For details, see the IBM Documentation topic on the RUNSTATS command.

Example:

<table schema="TPCH" name="NATION">
    <passThrough>
       WITH DISTRIBUTION AND SAMPLED DETAILED INDEXES ALL SET PROFILE ONLY
    </passThrough>
</table>

This results in the execution of the following RUNSTATS command on the accelerator:

RUNSTATS ON TABLE "DWA<location>"."NATION..." 
WITH DISTRIBUTION AND SAMPLED DETAILED INDEXES
ALL SET PROFILE ONLY
Note: The syntax of the command options used within the <passThrough> element might change over time or vary with different product versions. A particular syntax you have used in the past might not be supported anymore in the future.
message
For the description, follow the appropriate link under Related reference at the end of this topic.

Result sets

The stored procedure always returns two result sets:

First result set (SP_TRACE_CURSOR)
Depending on the trace configuration in the message input parameter, this result set is empty or contains trace information about the stored procedure execution. It is identified by the cursor SP_TRACE_CURSOR and contains the following columns:
  • SEQID of type INTEGER
  • TRACEDATA of type VARBINARY, with a maximum length of 32698 characters

The information in the TRACEDATA column is encoded in UTF-8. It is intended for analysis by IBM support. If the length of a value exceeds 32698 characters, it is split into multiple result set rows. The rows are concatenated in ascending order of SEQID.

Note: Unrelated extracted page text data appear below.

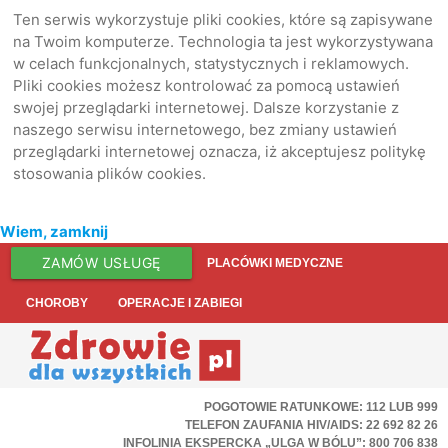
Ten serwis wykorzystuje pliki cookies, które są zapisywane
na Twoim komputerze. Technologia ta jest wykorzystywana
w celach funkcjonalnych, statystycznych i reklamowych.
Pliki cookies możesz kontrolować za pomocą ustawień
swojej przeglądarki internetowej. Dalsze korzystanie z
naszego serwisu internetowego, bez zmiany ustawień
przeglądarki internetowej oznacza, iż akceptujesz politykę
stosowania plików cookies.
Wiem, zamknij
ZAMÓW USŁUGĘ
PLACÓWKI MEDYCZNE
CHOROBY
OPERACJE I ZABIEGI
POGOTOWIE RATUNKOWE: 112 LUB 999
TELEFON ZAUFANIA HIV/AIDS: 22 692 82 26
INFOLINIA EKSPERCKA „ULGA W BÓLU”: 800 706 838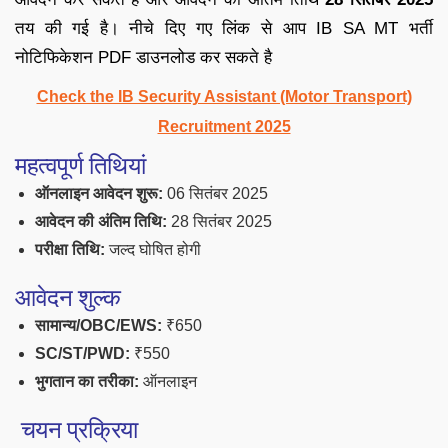
तय की गई है। नीचे दिए गए लिंक से आप IB SA MT भर्ती
नोटिफिकेशन PDF डाउनलोड कर सकते है
Check the IB Security Assistant (Motor Transport)
Recruitment 2025
महत्वपूर्ण तिथियां
ऑनलाइन आवेदन शुरू:
06 सितंबर 2025
आवेदन की अंतिम तिथि:
28 सितंबर 2025
परीक्षा तिथि:
जल्द घोषित होगी
आवेदन शुल्क
सामान्य/OBC/EWS:
₹650
SC/ST/PWD:
₹550
भुगतान का तरीका:
ऑनलाइन
चयन प्रक्रिया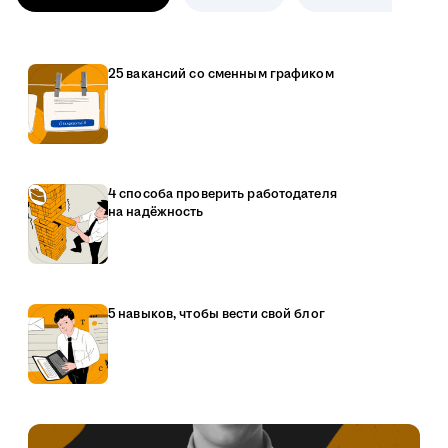
25 вакансий со сменным графиком
4 способа проверить работодателя
на надёжность
5 навыков, чтобы вести свой блог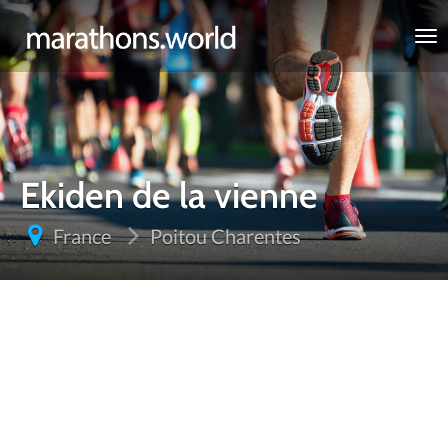
marathons.world
Ekiden de la vienne
France
Poitou Charentes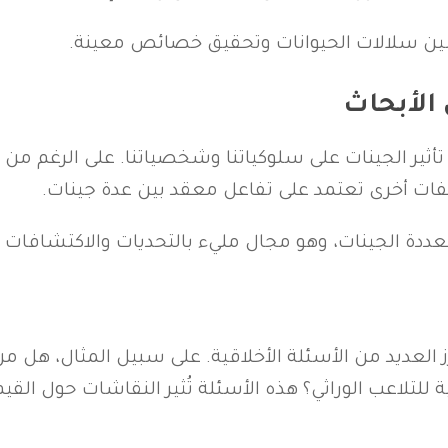
حسين سلالات الحيوانات وتحقيق خصائص معينة.
الأبحاث
أثير الجينات على سلوكياتنا وشخصياتنا. على الرغم من أ
فات أخرى تعتمد على تفاعل معقد بين عدة جينات.
متعددة الجينات، وهو مجال مليء بالتحديات والاكتشافات ا
ز العديد من الأسئلة الأخلاقية. على سبيل المثال، هل م
 للتلاعب الوراثي؟ هذه الأسئلة تُثير النقاشات حول القي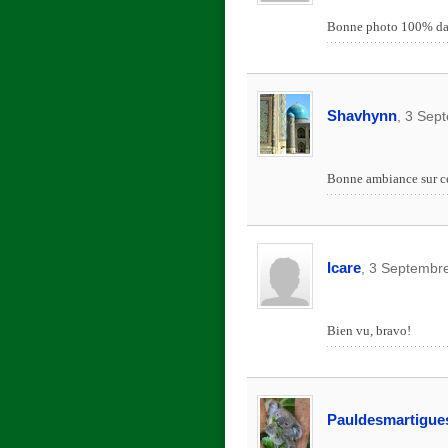
Bonne photo 100% dans 
Shavhynn
, 3 Sep
Bonne ambiance sur cet
Icare
, 3 Septembr
Bien vu, bravo!
Pauldesmartigue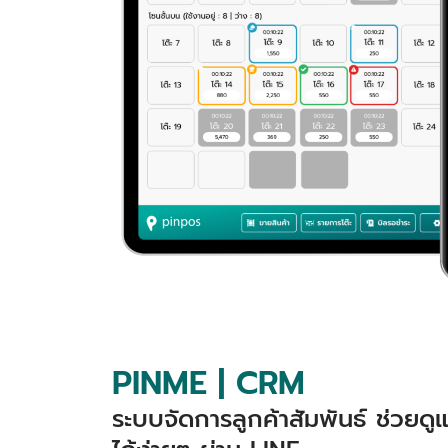
PINME | CRM
ระบบจัดการลูกค้าสัมพันธ์ ช่วยด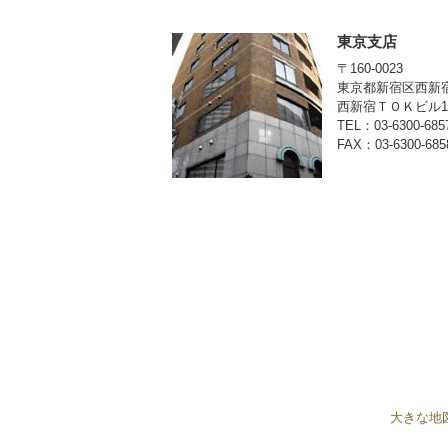
東京支店
〒160-0023
東京都新宿区西新宿3
西新宿ＴＯＫビル12
TEL：03-6300-685
FAX：03-6300-685
大きな地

Second result set (MESSAGES_CURSOR)
This result set contains an XML string that contains the same messages as the MESSAGE output parameter. In contrast to the MESSAGE output parameter, the result set does not have a 64 KB size limitation. Therefore, it always contains the whole set of <message> elements (no truncation). The structure of the XML string conforms to that of the messageOutput element in the SAQTSAMP(AQTSXSD1) data set. The result set is identified by a cursor named MESSAGES_CURSOR and contains the following columns:
  • SEQID of type INTEGER
  • MESSAGES of type VARBINARY, with a maximum length of 32698 characters

The rows in the result set are concatenated in ascending order of the values in the SEQID column. The information in the MESSAGES column is encoded in UTF-8.

Prerequisites

  • For the user ID that calls the stored procedures on z/OS, you must define an OMVS segment in the Resource Access Control Facility (RACF®).
  • The accelerator_name parameter must specify an accelerator name that is listed in the catalog tables of the product.
  • The tables must exist on the accelerator that the accelerator_name parameter specifies.

Authorizations for z/OS

On z/OS, the user ID under which this stored procedure is run must have the following privileges:

  • EXECUTE on the stored procedure
  • MONITOR1 (needed so that DSNWLIR can be used to run Db2 commands via the Db2 Instrumentation Facility Interface (IFI)).
  • Authorization to run ADMIN_INFO_SYSPARM so that ZPARMs can be retrieved.
  • RACF ACCESS(READ) on the data set that contains the AQTENV file in the started task procedure of the Workload Manager (WLM) environment.
  • RACF ACCESS(READ) on the data set that contains the AQTDEF6 file in the started task procedure of the Workload Manager (WLM) environment.
  • EXECUTE on the DSNADM.DSNADMIZ package to allow access to system parameters when the SYSPROC.ADMIN_INFO_SYSPARM stored procedure is called.

Accessed data and systems

The SYSPROC.ACCEL_COLLECT_TABLE_STATISTICS stored procedure does not modify data in Db2 for z/OS. On an accelerator, it updates the runtime statistics of accelerator-shadow tables and accelerator-only tables.